It’s interesting how what was once popular mainstream literature can take on a classical reputation with the passage of time. This is not the case with each and every popular writer, so hopefully (pray for it) that book claiming to be about 50 shades of naughtiness will never, ever been seen in the classics section of a bookstore. Assuming they still have bookstores in the future, that is (pray for that too). Ernest Hemingway was an undeniably bestselling writer while at the peak of his creativity, although his literary acclaim was not something bestowed upon him after his death (he won the Pulitzer Prize during his lifetime for The Old Man and the Sea in 1953).
It’s entirely feasible that today’s literary elite will still be well-regarded for generations to come, whereas 50 Shades will hopefully be recycled into toilet paper. Hemingway was a true American man’s man, but he was also associated with other countries, which partially claimed him as his own.
This was true of his work written in Spain during the Spanish Civil War, and is even more true of Cuba, for whom he’s an adopted son arguably up there with Che Guevara. The Ernest Hemingway house in Cuba was his home for decades, right up until he left Cuba in 1960, the year before he died. If you’re a fan of Hemingway, it’s an utterly fascinating insight into the writer’s life and his creative process. And even if you’re not, it’s an interesting view of how a writer was shaped by his adopted home. And the house and gardens are so incredibly beautiful.

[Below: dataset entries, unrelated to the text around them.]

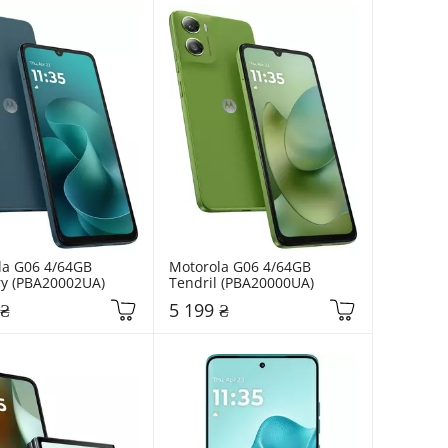
a G06 4/64GB 
Motorola G06 4/64GB 
ry (PBA20002UA)
Tendril (PBA20000UA)
 ₴
5 199 ₴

Hemingway in Cuba: The Early Years
Like many arrivals in a new city, Ernest Hemingway lived in more modest accommodation before finding his dream home. In a typically literary fashion, this was a long term residency in a hotel in the heart of Havana. For seven years from 1932, Hemingway called the Hotel Ambos Mundos home. Back then it was a fairly new establishment (it opened in 1925), and Hemingway would diligently write at his desk before making his way downstairs to partake in the pleasures of the city (because after all, Hemingway was a legendary drinker). If you had any grand plans to directly emulate Hemingway and write your own great novel while staying at the hotel, you might wish to rethink.

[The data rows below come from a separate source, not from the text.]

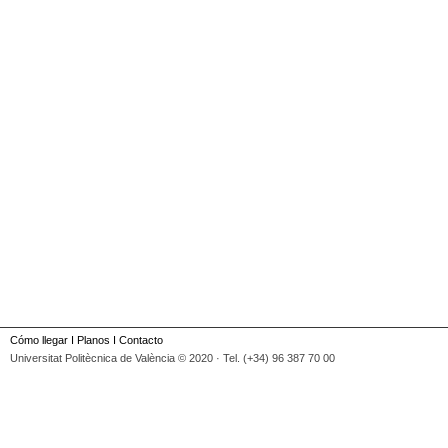
Cómo llegar
I
Planos
I
Contacto
Universitat Politècnica de València © 2020 · Tel. (+34) 96 387 70 00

The prices have gone up somewhat since Hemingway’s days (he paid around $1.50 per night), and the hotel has rather unsurprisingly capitalised on the fame of its former resident. His old room (room 511 on the top floor) is not available for accommodation, and is now a small museum dedicated to Hemingway’s life and work. So even staying in an adjacent room, you might not be able to concentrate on your writing with all the people wandering in and out of room 511. The hotel can be found on Calle Obispo (number 153).
Drink Like a Writer
To further follow in Hemingway’s footsteps in Havana, you’ll need to take a short stroll further along Calle Obispo to drink in what was considered to be Hemingway’s favourite bar in the city (although it might be the case that he couldn’t be bothered walking too far for a cocktail). El Floridita is a charming little bar, although in all honesty it’s another place that has capitalised on Hemingway’s name and has become somewhat of a tourist magnet. It’s worth checking out, although you should perhaps make it a choice for an afternoon drink as opposed to your venue for the evening so you don’t have to fight the crowds. El Floridita has gone as far as installing a life sized statue of Hemingway standing at the bar, just in case there was any confusion about where the writer liked to drink.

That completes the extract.